Records shown -
>>

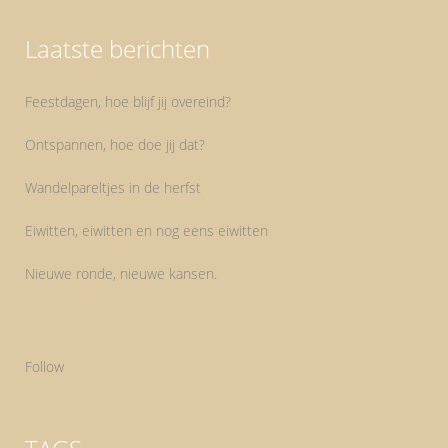
Laatste berichten
Feestdagen, hoe blijf jij overeind?
Ontspannen, hoe doe jij dat?
Wandelpareltjes in de herfst
Eiwitten, eiwitten en nog eens eiwitten
Nieuwe ronde, nieuwe kansen.
Follow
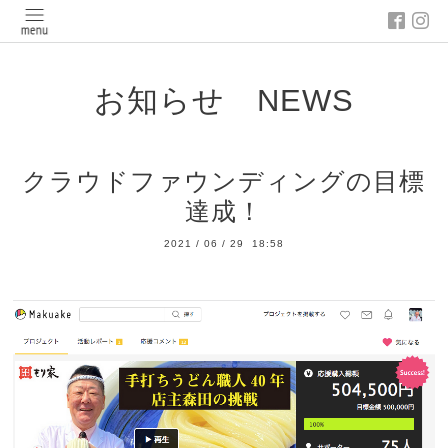
お知らせ NEWS
クラウドファウンディングの目標
達成！
2021
/
06
/
29 18:58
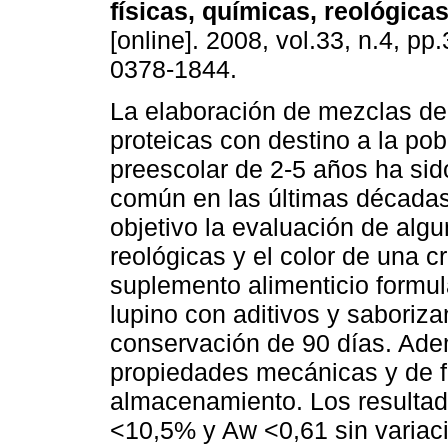
físicas, químicas, reológicas
[online]. 2008, vol.33, n.4, p
0378-1844.
La elaboración de mezclas de
proteicas con destino a la pob
preescolar de 2-5 años ha sid
común en las últimas décadas
objetivo la evaluación de alg
reológicas y el color de una c
suplemento alimenticio formul
lupino con aditivos y saboriza
conservación de 90 días. Ade
propiedades mecánicas y de flu
almacenamiento. Los resulta
<10,5% y Aw <0,61 sin variacio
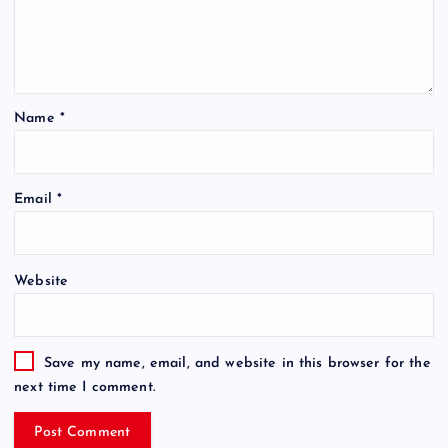
Name
*
Email
*
Website
Save my name, email, and website in this browser for the
next time I comment.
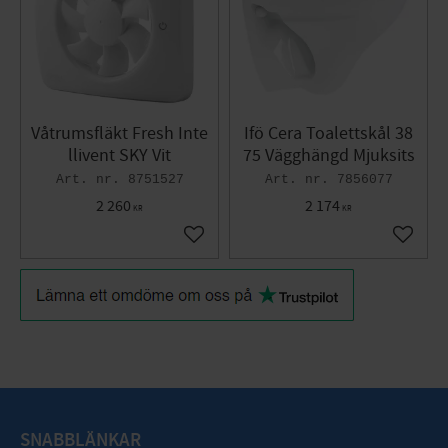
Våtrumsfläkt Fresh Inte
Ifö Cera Toalettskål 38
llivent SKY Vit
75 Vägghängd Mjuksits
8751527
7856077
2 260
2 174
KR
KR
Lägg till i favoriter
Lägg til
SNABBLÄNKAR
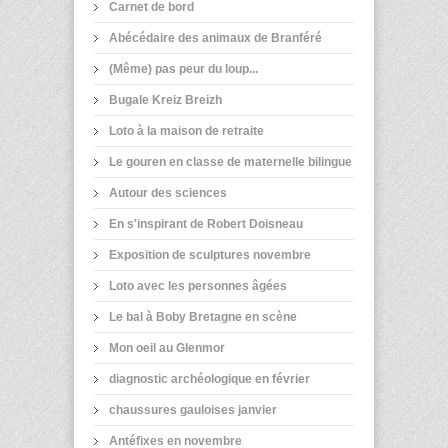
Carnet de bord
Abécédaire des animaux de Branféré
(Même) pas peur du loup...
Bugale Kreiz Breizh
Loto à la maison de retraite
Le gouren en classe de maternelle bilingue
Autour des sciences
En s'inspirant de Robert Doisneau
Exposition de sculptures novembre
Loto avec les personnes âgées
Le bal à Boby Bretagne en scène
Mon oeil au Glenmor
diagnostic archéologique en février
chaussures gauloises janvier
Antéfixes en novembre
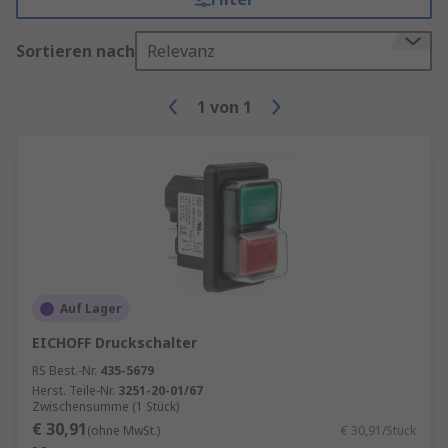
Sortieren nach
Relevanz
1
von
1
Auf Lager
EICHOFF Druckschalter
RS Best.-Nr.
435-5679
Herst. Teile-Nr.
3251-20-01/67
Zwischensumme (1 Stück)
€ 30,91
(ohne MwSt.)
€ 30,91/Stück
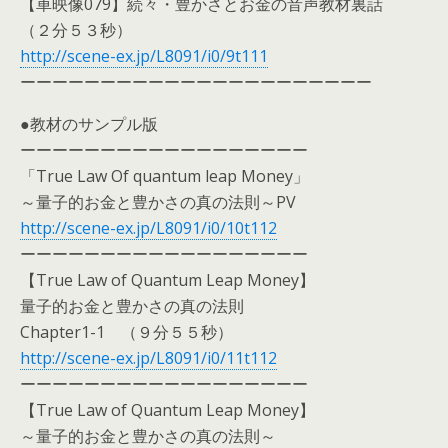
【車映像079】続々・豊かさとお金の音声教材裏話
（２分５３秒）
http://scene-ex.jp/L8091/i0/9t111
ーーーーーーーーーーーーーーーーーーーーーー
●教材のサンプル版
ーーーーーーーーーーーーーーーーーー
「True Law Of quantum leap Money」
～量子的お金と豊かさの真の法則～PV
http://scene-ex.jp/L8091/i0/10t112
ーーーーーーーーーーーーーーーーーー
【True Law of Quantum Leap Money】
量子的お金と豊かさの真の法則
Chapter1-1 （９分５５秒）
http://scene-ex.jp/L8091/i0/11t112
ーーーーーーーーーーーーーーーーーー
【True Law of Quantum Leap Money】
～量子的お金と豊かさの真の法則～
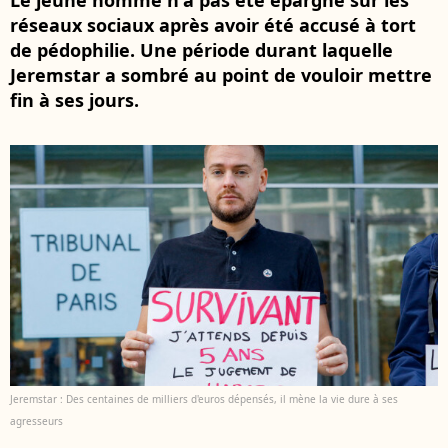
Le jeune homme n'a pas été épargné sur les
réseaux sociaux après avoir été accusé à tort
de pédophilie. Une période durant laquelle
Jeremstar a sombré au point de vouloir mettre
fin à ses jours.
Jeremstar : Des centaines de milliers d'euros dépensés, il mène la vie dure à ses
agresseurs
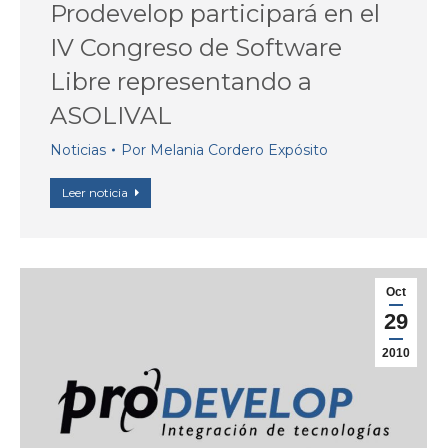
Prodevelop participará en el
IV Congreso de Software
Libre representando a
ASOLIVAL
Noticias
Por
Melania Cordero Expósito
Leer noticia
Oct
29
2010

<<

Directions for this task - The expected response is every line of the material, written out exactly, with the images removed.

Answer below -
Laatste berichten
Feestdagen, hoe blijf jij overeind?
Ontspannen, hoe doe jij dat?
Wandelpareltjes in de herfst
Eiwitten, eiwitten en nog eens eiwitten
Nieuwe ronde, nieuwe kansen.
Follow
お知らせ NEWS
クラウドファウンディングの目標
達成！
2021
/
06
/
29 18:58
físicas, químicas, reológicas
[online]. 2008, vol.33, n.4, p
0378-1844.
La elaboración de mezclas de
proteicas con destino a la pob
preescolar de 2-5 años ha sid
común en las últimas décadas
objetivo la evaluación de alg
reológicas y el color de una c
suplemento alimenticio formul
lupino con aditivos y saboriza
conservación de 90 días. Ade
propiedades mecánicas y de flu
almacenamiento. Los resulta
<10,5% y Aw <0,61 sin variacio
Name
*
Email
*
Website
Save my name, email, and website in this browser for the
next time I comment.
Våtrumsfläkt Fresh Inte
Ifö Cera Toalettskål 38
llivent SKY Vit
75 Vägghängd Mjuksits
8751527
7856077
2 260
2 174
KR
KR
Lägg till i favoriter
Lägg til
SNABBLÄNKAR
Carnet de bord
Abécédaire des animaux de Branféré
(Même) pas peur du loup...
Bugale Kreiz Breizh
Loto à la maison de retraite
Le gouren en classe de maternelle bilingue
Autour des sciences
En s'inspirant de Robert Doisneau
Exposition de sculptures novembre
Loto avec les personnes âgées
Le bal à Boby Bretagne en scène
Mon oeil au Glenmor
diagnostic archéologique en février
chaussures gauloises janvier
Antéfixes en novembre
Sortieren nach
Relevanz
1
von
1
Auf Lager
EICHOFF Druckschalter
RS Best.-Nr.
435-5679
Herst. Teile-Nr.
3251-20-01/67
Zwischensumme (1 Stück)
€ 30,91
(ohne MwSt.)
€ 30,91/Stück
【車映像079】続々・豊かさとお金の音声教材裏話
（２分５３秒）
http://scene-ex.jp/L8091/i0/9t111
ーーーーーーーーーーーーーーーーーーーーーー
●教材のサンプル版
ーーーーーーーーーーーーーーーーーー
「True Law Of quantum leap Money」
～量子的お金と豊かさの真の法則～PV
http://scene-ex.jp/L8091/i0/10t112
ーーーーーーーーーーーーーーーーーー
【True Law of Quantum Leap Money】
量子的お金と豊かさの真の法則
Chapter1-1 （９分５５秒）
http://scene-ex.jp/L8091/i0/11t112
ーーーーーーーーーーーーーーーーーー
【True Law of Quantum Leap Money】
～量子的お金と豊かさの真の法則～
Le jeune homme n'a pas été épargné sur les
réseaux sociaux après avoir été accusé à tort
de pédophilie. Une période durant laquelle
Jeremstar a sombré au point de vouloir mettre
fin à ses jours.
Jeremstar : Des centaines de milliers d'euros dépensés, il mène la vie dure à ses
agresseurs
Prodevelop participará en el
IV Congreso de Software
Libre representando a
ASOLIVAL
Noticias
Por
Melania Cordero Expósito
Leer noticia
Oct
29
2010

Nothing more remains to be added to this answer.